I think I'm beginning to understand general relativity. After doing some dabbling on the history of inertial frames vs accelerated frames from the time of Aristotle I've gotten to Einstein. Finally wrapped my mind around how an object in free fall is considered to be an inertial frame as measured by an accelerometer of a sphere inside another sphere with a gap i-between, whereas the same accelerometer would register acceleration when standing on the Earth's surface.

Despite this one "accelerates" in terms of velocity as one gets closer to the center of the earth. Am I correct in understanding the discrepancy is because at a small enough region of space even in curved space, the space is considered 'locally' flat, therefore free-fall = no acceleration.. where as as one moves over a region of curved space-time the curvature gives rise to an acceleration?

Thanks

 

[A.T.]

Despite this one "accelerates" in terms of velocity as one gets closer to the center of the earth.

The center is an arbitary point of reference, and so the velocity & acceleration measured in its frame are completely arbitrary. This relative(frame dependent) acceleration is called "coordinate acceleration", as opposed to the absolute(frame invariant) "proper acceleration" measured by an accelerometer.

Am I correct in understanding the discrepancy is because at a small enough region of space even in curved space, the space is considered 'locally' flat, therefore free-fall = no acceleration.. where as as one moves over a region of curved space-time the curvature gives rise to an acceleration?

There is no discrepancy just different ways to define acceleration. Coordinate acceleration depends on the frame of reference. Proper acceleration is always zero for free falling objects, in every frame of reference.

Proper acceleration of zero means no forces are acting, and a locally straight path in spacetime (geodesic).

Chapter 2.6 of this:
http://www.relativitet.se/Webtheses/tes.pdf
has nice visualizations of acceleration & non-acceleration in curved spacetime.

 

[runner108]

A.T. Thanks, keen answer and drives the point home. Appreciate it.

 

[runner108]

When Statics says that the net forces equalling zero makes the state a state of equilibrium, would this be measured by an accelerometer? Meaning would an apple on the ground be considered at equilibrium despite being accelerated as far as G.R. is concerned? Or would it be at a state of equilibrium despite measuring a proper acceleration via a accelerometer?

 

[pervect]

In statics, one usually introduces some particular coordinate system in which the geometry appears to be unchanging with time, i.e. static. This static geometry is only possible only if the problem has the right sort of symmetry to start with.

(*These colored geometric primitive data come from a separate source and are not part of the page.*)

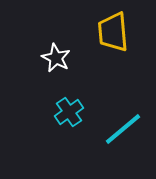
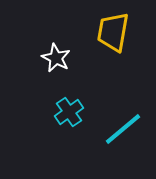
yellow trapezoid: rotated 15 degrees clockwise
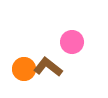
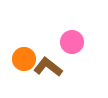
orange circle: moved 10 px up
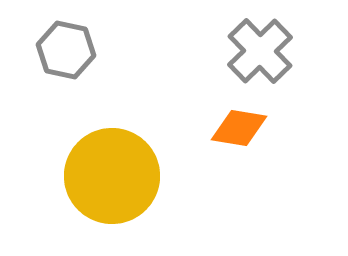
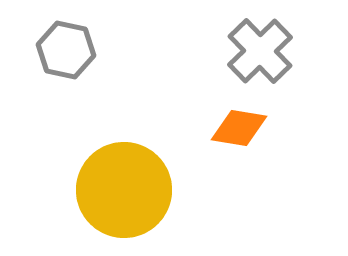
yellow circle: moved 12 px right, 14 px down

If a body has proper acceleration, as measured by an accelerometer, in this particular coordinate system, one introduces "fictitious forces". Gravity is an example of such a fictitous force - in the context of GR, anyway. In Newtonian mechanics, we pretend it's a real force, then scratch our heads about why the gravitational mass always equals inertial mass.

In a different problem, the problem of a merry-go-round, centrifugal force is another well known example of a "fictitous force".

Statics then says that the sum of all the forces (including the fictitious force) is zero.

 

[runner108]

So if someone is in free fall their accelerometer measures '0' therefore they are in a state of equilibrium. If they are on the face of the Earth according to Newtonian physics, gravity is pulling the person down and the ground is pushing back, therefore they are in a state of equilibrium. In G.R. the ground pushes against the person so we introduce a fictitious force gravity to counteract the ground pushing against us. Thus in all three situations we are at equilibrium despite the accelerometer measuring differently in the two principle different situations (one free fall the other standing)?

Thanks

 

[A.T.]

Thus in all three situations we are at equilibrium despite the accelerometer measuring differently in the two principle different situations (one free fall the other standing)?

Yes, because here "equilibrium" means zero coordinate acceleration, and the accelerometer measures proper acceleration. In a non-inertial system like the Earth's surface they are different.

 

[runner108]

Awesome, thanks a lot!

 

[runner108]

Just wanted to pursue one more thought here regarding proper acceleration vs coordinate acceleration. If you were falling into the Earth and the Earth was just a point mass, one would not feel a force of acceleration yet one would be speeding up based on coordinate acceleration. I can theoretically understand this. Just wanted to confirm that one would visually come to the conclusion that they were accelerating even though they wouldn't feel anything?

 

[A.T.]

If you were falling into the Earth and the Earth was just a point mass,

Falling into a point?

one would not feel a force of acceleration yet one would be speeding up based on coordinate acceleration.

Is "you" and "one" the same person? Speeding up based on coordinate acceleration depends on the frame of reference.

Just wanted to confirm that one would visually come to the conclusion that they were accelerating even though they wouldn't feel anything?

If "one" is in on the surface of the Earth and observes "them" falling, yes.